Webhooks are the second-most-debugged integration surface in any payment platform (behind only "why didn't my payout settle?"). They look simple — POST a JSON body to a customer-supplied URL when something happens — but the production reality is full of nasty edge cases.
This is a battle-tested checklist for shipping a webhook system that survives real customer integrations.
Why webhooks are hard
The basic problem: you're calling code you don't control, on infrastructure you don't control, on someone else's network. Every assumption has to be defensive.
Things that will go wrong:
- The customer's endpoint will be down for 4 hours during a deploy
- The customer's endpoint will return 200 but lose the message
- The customer's endpoint will respond too slowly, your client times out, you don't know if they got it
- The customer's endpoint will return 503 then 200 to a retry, and the customer will process the same event twice
- The customer's endpoint will be replaced and the new one will reject your old signing secret
- The customer's WAF will silently drop your IP
- The customer's TLS will expire on a Saturday
A naïve "fire and forget" webhook implementation gives up on most of these. A production-grade one handles them.

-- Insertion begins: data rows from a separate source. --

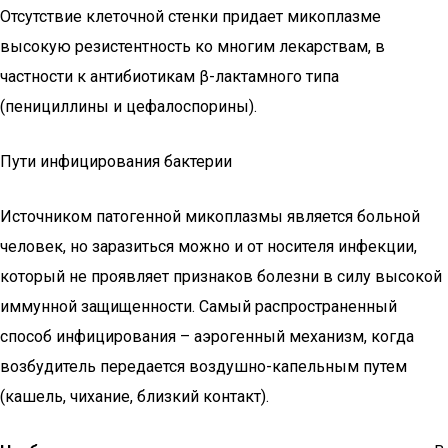
Отсутствие клеточной стенки придает микоплазме
высокую резистентность ко многим лекарствам, в
частности к антибиотикам β-лактамного типа
(пенициллины и цефалоспорины).
Пути инфицирования бактерии
Источником патогенной микоплазмы является больной
человек, но заразиться можно и от носителя инфекции,
который не проявляет признаков болезни в силу высокой
иммунной защищенности. Самый распространенный
способ инфицирования – аэрогенный механизм, когда
возбудитель передается воздушно-капельным путем
(кашель, чихание, близкий контакт).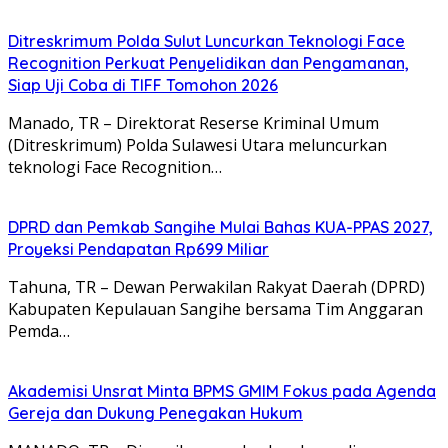
Ditreskrimum Polda Sulut Luncurkan Teknologi Face
Recognition Perkuat Penyelidikan dan Pengamanan,
Siap Uji Coba di TIFF Tomohon 2026
Manado, TR – Direktorat Reserse Kriminal Umum
(Ditreskrimum) Polda Sulawesi Utara meluncurkan
teknologi Face Recognition…
DPRD dan Pemkab Sangihe Mulai Bahas KUA-PPAS 2027,
Proyeksi Pendapatan Rp699 Miliar
Tahuna, TR – Dewan Perwakilan Rakyat Daerah (DPRD)
Kabupaten Kepulauan Sangihe bersama Tim Anggaran
Pemda…
Akademisi Unsrat Minta BPMS GMIM Fokus pada Agenda
Gereja dan Dukung Penegakan Hukum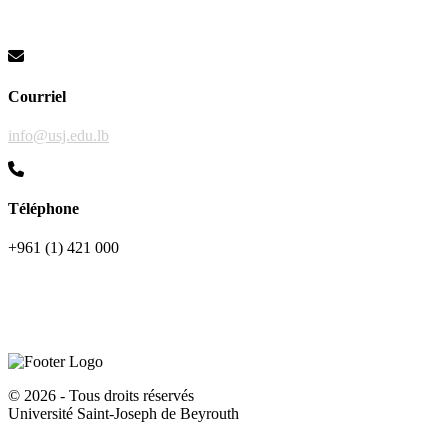
Courriel
info@usj.edu.lb
Téléphone
+961 (1) 421 000
©
2026 - Tous droits réservés
Université Saint-Joseph de Beyrouth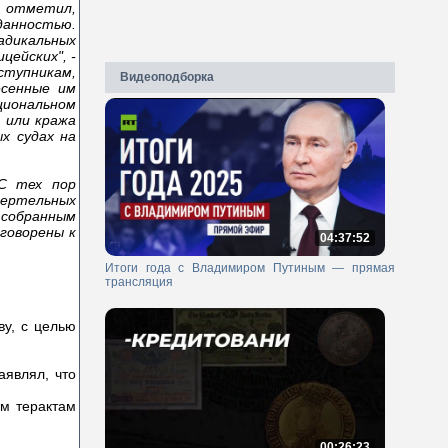
м отметил,
данностью.
адикальных
цейских", -
тупникам,
Видеоподборка
есенные им
циональном
 или кража
х судах на
 С тех пор
мертельных
 собранным
говорены к
04:37:52
Итоги года с Владимиром Путиным — прямая
трансляция
ву, с целью
аявлял, что
ым терактам
00:26:23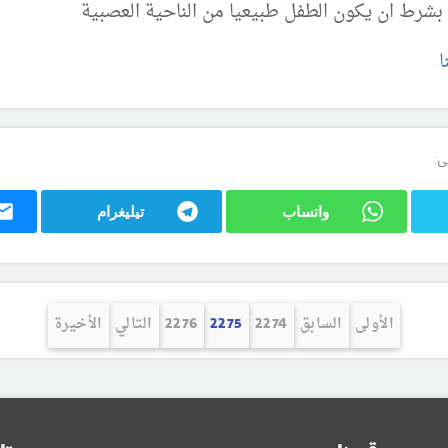
رط ان يكون الطفل طبيعيا من الناحية العصبية
ا
ى:
واتساب
تيليغرام
الأولى
السابق
2274
2275
2276
التالي
الأخيرة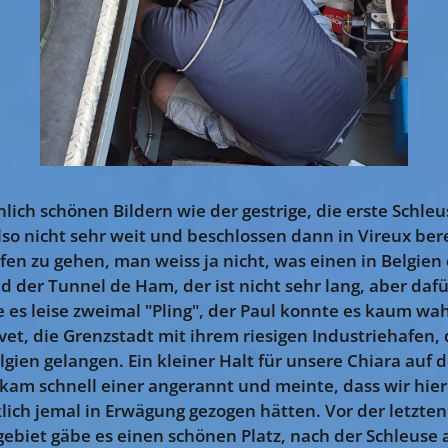
lich schönen Bildern wie der gestrige, die erste Schleu
so nicht sehr weit und beschlossen dann in Vireux bere
fen zu gehen, man weiss ja nicht, was einen in Belgien
 der Tunnel de Ham, der ist nicht sehr lang, aber daf
 es leise zweimal "Pling", der Paul konnte es kaum 
t, die Grenzstadt mit ihrem riesigen Industriehafen
lgien gelangen. Ein kleiner Halt für unsere Chiara auf
 kam schnell einer angerannt und meinte, dass wir hie
klich jemal in Erwägung gezogen hätten. Vor der letzten
ebiet gäbe es einen schönen Platz, nach der Schleuse a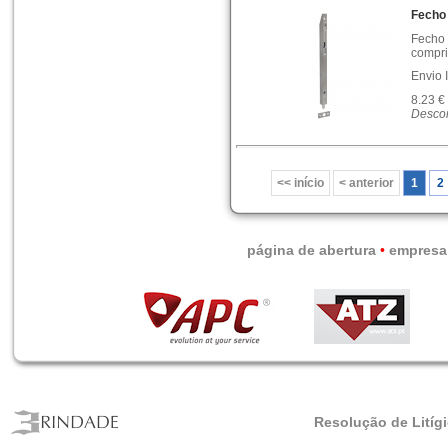
Fecho 
Fecho 
compri
Envio 
8.23 €
Descon
<< início
< anterior
1
2
página de abertura
•
empresa
Resolução de Litíg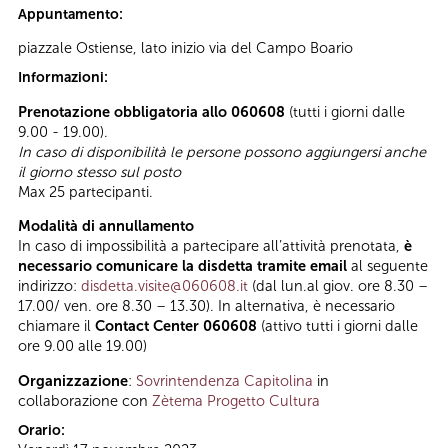
Appuntamento:
piazzale Ostiense, lato inizio via del Campo Boario
Informazioni:
Prenotazione obbligatoria allo 060608
(tutti i giorni dalle
9.00 - 19.00).
In caso di disponibilità le persone possono aggiungersi anche
il giorno stesso sul posto
Max 25 partecipanti.
Modalità di annullamento
In caso di impossibilità a partecipare all’attività prenotata,
è
necessario comunicare la disdetta tramite email
al seguente
indirizzo:
disdetta.visite@060608.it
(dal lun.al giov. ore 8.30 –
17.00/ ven. ore 8.30 – 13.30). In alternativa, è necessario
chiamare il
Contact Center 060608
(attivo tutti i giorni dalle
ore 9.00 alle 19.00)
Organizzazione
:
Sovrintendenza Capitolina
in
collaborazione con
Zètema Progetto Cultura
Orario:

The non-negotiable features
Every payment-grade webhook system needs:
- At-least-once delivery with explicit retry policy
- HMAC signing of every body
- Stable event IDs so receivers can dedup
- Dead-letter queue for permanently-failed deliveries
- Replay UI for manual recovery
- Per-endpoint health metrics the customer can see
- IP allowlist documentation that's actually accurate
- Sane timeouts (we use 5s, others use 10–30s)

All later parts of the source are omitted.